ML certification is an active area of research with a rich array of new works that aim to improve the number of properties, as well as the size and types of models that can be certified. A notable initiative here is the verification of neural networks competition (VNNCOMP) that aims to bring together the ML verification community, where researchers can submit tools to compete against others on verifying against a benchmark of ML models and specifications. In addition, a recent line of research (such as Adel et al., 2019) aims to either correct or replace the ML model with another of similar performance but known to abide by the desired specifications.
However, there are several open problems that need to be addressed in ML certification. Firstly, there are limited systematic ways of determining the specification to certify the ML model against. Conversely, there is a gap between mathematical definitions of specifications that are required to certify a model and explaining their real-world significance. For instance, effectively explaining to stakeholders the significance of the threshold and definition used for a given property to certify an ML model is an area that needs significant improvement. Further, due to the dangers of domain shift and drift, where the distribution of input data or relationship between data and labels alter over time – the ML model may need to be recertified for some or all specifications periodically, and we currently do not know how to determine the frequency of re-certification, as well as what that process should entail. Finally, if the verification process fails (i.e. the model is found not to abide by the specification), it is not clear what is the best remediation process.
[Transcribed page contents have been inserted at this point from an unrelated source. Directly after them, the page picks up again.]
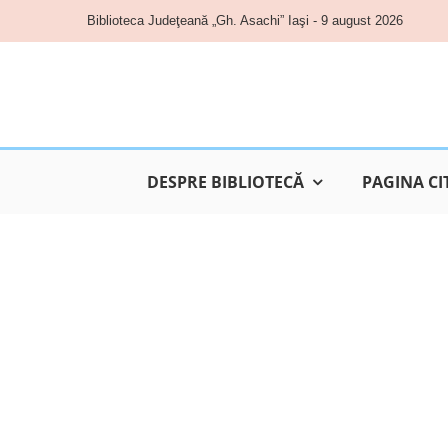
Skip
Biblioteca Judeţeană „Gh. Asachi” Iaşi - 9 august 2026
to
content
DESPRE BIBLIOTECĂ
PAGINA CI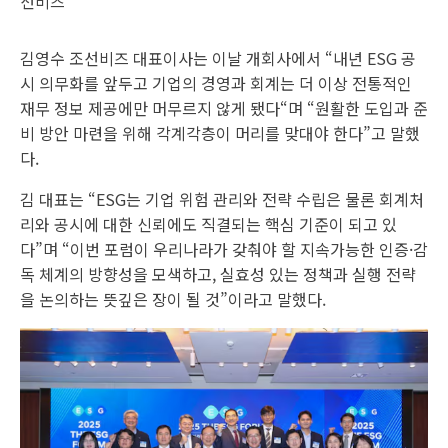
선비즈
김영수 조선비즈 대표이사는 이날 개회사에서 “내년 ESG 공
시 의무화를 앞두고 기업의 경영과 회계는 더 이상 전통적인
재무 정보 제공에만 머무르지 않게 됐다“며 “원활한 도입과 준
비 방안 마련을 위해 각계각층이 머리를 맞대야 한다”고 말했
다.
김 대표는 “ESG는 기업 위험 관리와 전략 수립은 물론 회계처
리와 공시에 대한 신뢰에도 직결되는 핵심 기준이 되고 있
다”며 “이번 포럼이 우리나라가 갖춰야 할 지속가능한 인증·감
독 체계의 방향성을 모색하고, 실효성 있는 정책과 실행 전략
을 논의하는 뜻깊은 장이 될 것”이라고 말했다.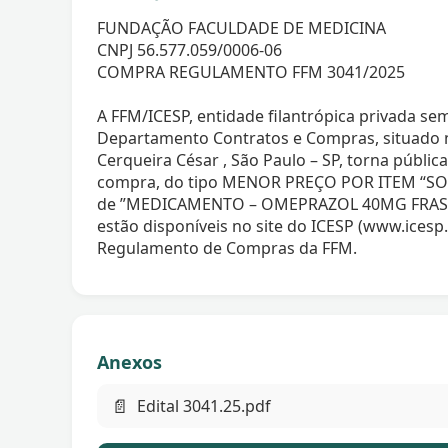
FUNDAÇÃO FACULDADE DE MEDICINA
CNPJ 56.577.059/0006-06
COMPRA REGULAMENTO FFM 3041/2025
A FFM/ICESP, entidade filantrópica privada sem
Departamento Contratos e Compras, situado na
Cerqueira César , São Paulo – SP, torna públic
compra, do tipo MENOR PREÇO POR ITEM “SO
de ”MEDICAMENTO – OMEPRAZOL 40MG FRASCO
estão disponíveis no site do ICESP (www.icesp.
Regulamento de Compras da FFM.
Anexos
📄
Edital 3041.25.pdf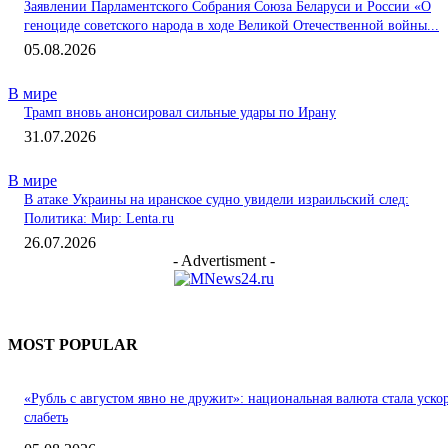
Заявлении Парламентского Собрания Союза Беларуси и России «О
геноциде советского народа в ходе Великой Отечественной войны...
05.08.2026
В мире
Трамп вновь анонсировал сильные удары по Ирану
31.07.2026
В мире
В атаке Украины на иранское судно увидели израильский след:
Политика: Мир: Lenta.ru
26.07.2026
- Advertisment -
MOST POPULAR
«Рубль с августом явно не дружит»: национальная валюта стала уско
слабеть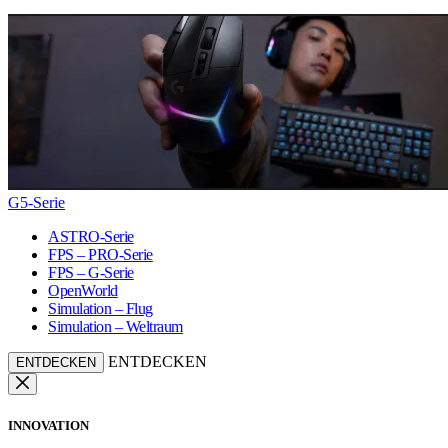
G5-Serie
ASTRO-Serie
FPS – PRO-Serie
FPS – G-Serie
OpenWorld
Simulation – Flug
Simulation – Weltraum
ENTDECKEN
ENTDECKEN
INNOVATION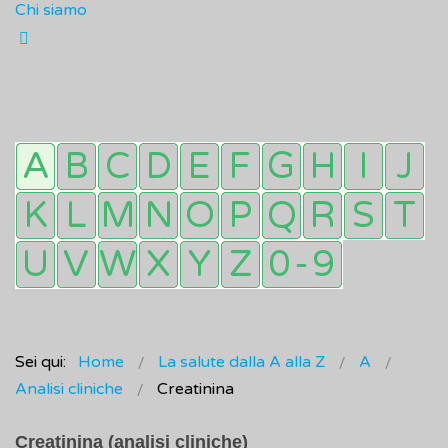
Chi siamo
Sei qui:
Home
La salute dalla A alla Z
A
Analisi cliniche
Creatinina
Creatinina (analisi cliniche)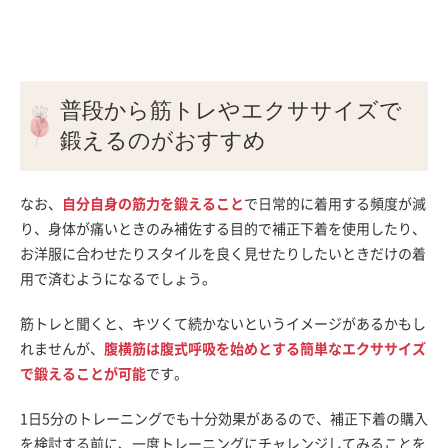
普段から筋トレやエクササイズで
鍛えるのがおすすめ
なお、
自分自身の筋力を鍛えること
で日常的に着用する頻度が減
り、身体が痛いときのみ補佐する目的で補正下着を使用したり、
お洋服に合わせたりスタイルを良く見せたりしたいときだけの着
用で済むようになるでしょう。
筋トレと聞くと、キツくて続かないというイメージがあるかもし
れませんが、
腹横筋は腹式呼吸を始めとする簡単なエクササイズ
で鍛えることが可能
です。
1日5分のトレーニングでも十分効果があるので、補正下着の購入
を検討する前に、一度トレーニングにチャレンジしてみることを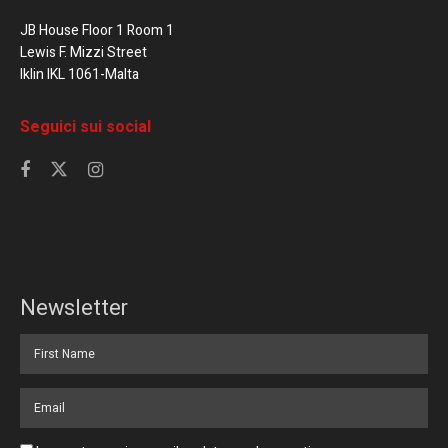
JB House Floor 1 Room 1
Lewis F. Mizzi Street
Iklin IKL 1061-Malta
Seguici sui social
Newsletter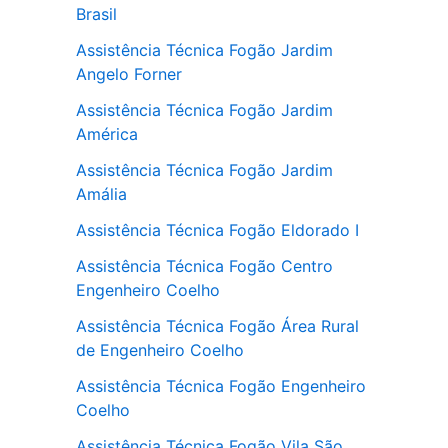
Brasil
Assistência Técnica Fogão Jardim
Angelo Forner
Assistência Técnica Fogão Jardim
América
Assistência Técnica Fogão Jardim
Amália
Assistência Técnica Fogão Eldorado I
Assistência Técnica Fogão Centro
Engenheiro Coelho
Assistência Técnica Fogão Área Rural
de Engenheiro Coelho
Assistência Técnica Fogão Engenheiro
Coelho
Assistência Técnica Fogão Vila São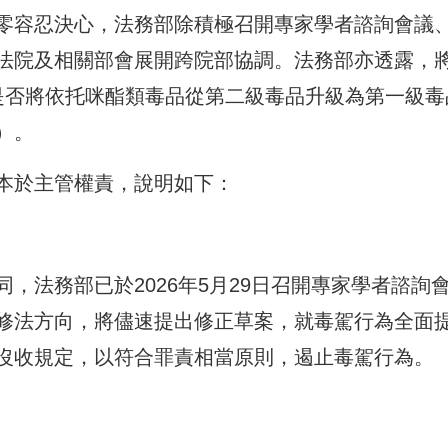
零容忍決心，法務部除積極召開專家學者諮詢會議
法院及相關部會展開跨院部協調。法務部亦透露，
是否將依托咪酯類毒品從第二級毒品升級為第一級毒
）。
本於主管權責，說明如下：
，法務部已於2026年5月29日召開專家學者諮詢
修法方向，將儘速提出修正草案，就毒駕行為全面
沒收規定，以符合罪責相當原則，遏止毒駕行為。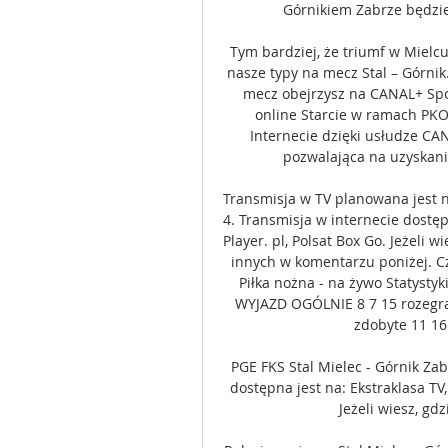
Górnikiem Zabrze będzie
Tym bardziej, że triumf w Mielcu
nasze typy na mecz Stal – Górnik.
mecz obejrzysz na CANAL+ Sport
online Starcie w ramach PKO
Internecie dzięki usłudze CAN
pozwalająca na uzyskani
Transmisja w TV planowana jest na
4. Transmisja w internecie dostęp
Player. pl, Polsat Box Go. Jeżeli 
innych w komentarzu poniżej. Czy
Piłka nożna - na żywo Statysty
WYJAZD OGÓLNIE 8 7 15 rozegran
zdobyte 11 16 
PGE FKS Stal Mielec - Górnik Zab
dostępna jest na: Ekstraklasa TV,
Jeżeli wiesz, gdz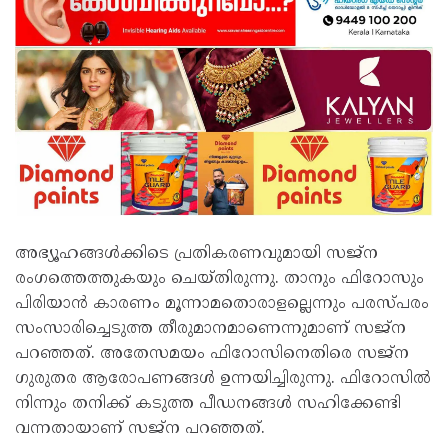
അഭ്യൂഹങ്ങള്‍ക്കിടെ പ്രതികരണവുമായി സജ്‌ന
രംഗത്തെത്തുകയും ചെയ്തിരുന്നു. താനും ഫിറോസും
പിരിയാന്‍ കാരണം മൂന്നാമതൊരാളല്ലെന്നും പരസ്പരം
സംസാരിച്ചെടുത്ത തീരുമാനമാണെന്നുമാണ് സജ്‌ന
പറഞ്ഞത്. അതേസമയം ഫിറോസിനെതിരെ സജ്‌ന
ഗുരുതര ആരോപണങ്ങള്‍ ഉന്നയിച്ചിരുന്നു. ഫിറോസില്‍
നിന്നും തനിക്ക് കടുത്ത പീഡനങ്ങള്‍ സഹിക്കേണ്ടി
വന്നതായാണ് സജ്‌ന പറഞ്ഞത്.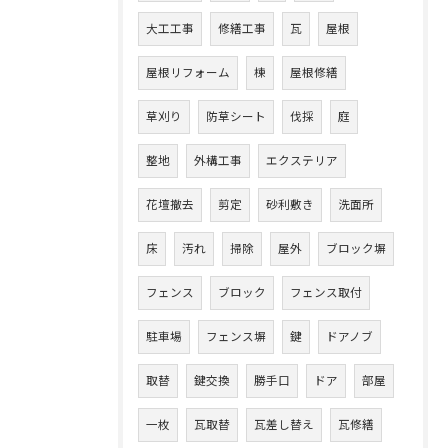
大工工事
修繕工事
瓦
屋根
屋根リフォーム
棟
屋根修繕
草刈り
防草シート
伐採
庭
整地
外構工事
エクステリア
花壇撤去
剪定
砂利敷き
洗面所
床
汚れ
掃除
屋外
ブロック塀
フェンス
ブロック
フェンス取付
駐車場
フェンス塀
鍵
ドアノブ
取替
鍵交換
勝手口
ドア
部屋
一枚
瓦取替
瓦差し替え
瓦修繕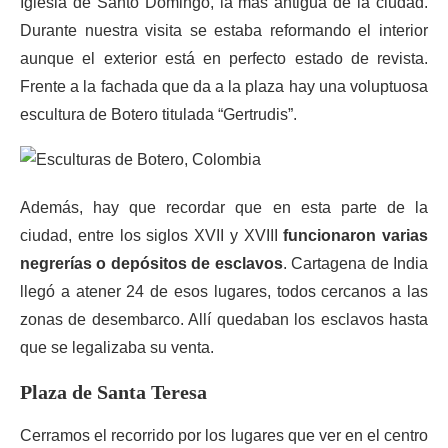
Iglesia de Santo Domingo, la más antigua de la ciudad.
Durante nuestra visita se estaba reformando el interior
aunque el exterior está en perfecto estado de revista.
Frente a la fachada que da a la plaza hay una voluptuosa
escultura de Botero titulada “Gertrudis”.
Además, hay que recordar que en esta parte de la
ciudad, entre los siglos XVII y XVIII
funcionaron varias
negrerías o depósitos de esclavos
. Cartagena de India
llegó a atener 24 de esos lugares, todos cercanos a las
zonas de desembarco. Allí quedaban los esclavos hasta
que se legalizaba su venta.
Plaza de Santa Teresa
Cerramos el recorrido por los lugares que ver en el centro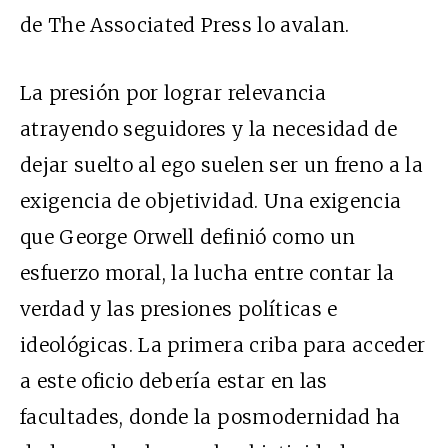
de The Associated Press lo avalan.
La presión por lograr relevancia
atrayendo seguidores y la necesidad de
dejar suelto al ego suelen ser un freno a la
exigencia de objetividad. Una exigencia
que George Orwell definió como un
esfuerzo moral, la lucha entre contar la
verdad y las presiones políticas e
ideológicas. La primera criba para acceder
a este oficio debería estar en las
facultades, donde la posmodernidad ha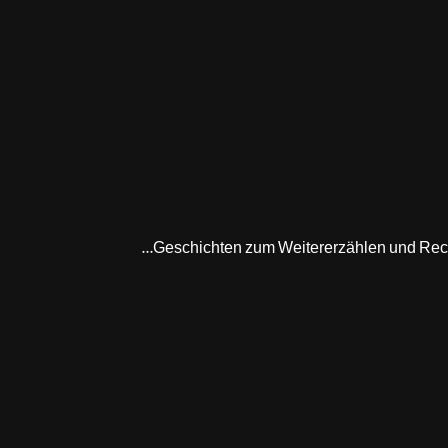
Geschichten zum Weitererzählen und Recherc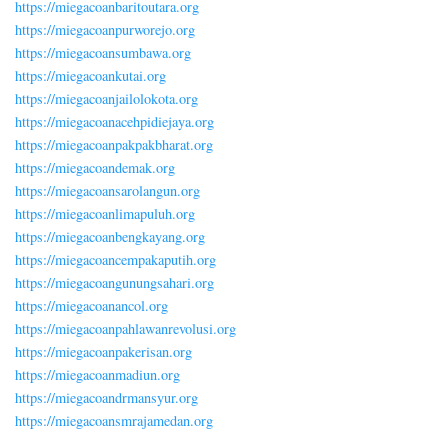
https://miegacoanbaritoutara.org
https://miegacoanpurworejo.org
https://miegacoansumbawa.org
https://miegacoankutai.org
https://miegacoanjailolokota.org
https://miegacoanacehpidiejaya.org
https://miegacoanpakpakbharat.org
https://miegacoandemak.org
https://miegacoansarolangun.org
https://miegacoanlimapuluh.org
https://miegacoanbengkayang.org
https://miegacoancempakaputih.org
https://miegacoangunungsahari.org
https://miegacoanancol.org
https://miegacoanpahlawanrevolusi.org
https://miegacoanpakerisan.org
https://miegacoanmadiun.org
https://miegacoandrmansyur.org
https://miegacoansmrajamedan.org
Perhaps the model architecture does not allow it to satisfy both the business and security objectives, in which case a new architecture should be selected instead of modifying the current model. Or perhaps the specification is too stringent and may need to be adjusted. Identifying the root cause in case of a failure is non-trivial and requires more investigation.
With governments and regulatory boards providing new guidelines on developing ML models, the landscape of ML certification is constantly shifting. ML certification is important because it helps improve the explainability of the model’s properties, establishes trust in the model, and helps comply with any internal or external regulations. More importantly, as firm believers in responsible AI, ML certification is the right thing to do.
In this blog post, we outline various approaches that provide some form of guarantee that a model satisfies the identified specifications. There are other approaches that do not offer any sort of guarantees – known as testing approaches. These approaches search for counter-examples, which are violations that show that the model does not satisfy a specification. The search can range from simple (random-based fuzzing) to complicated (natural evolutionary strategies). A survey of machine learning testing approaches can be found here.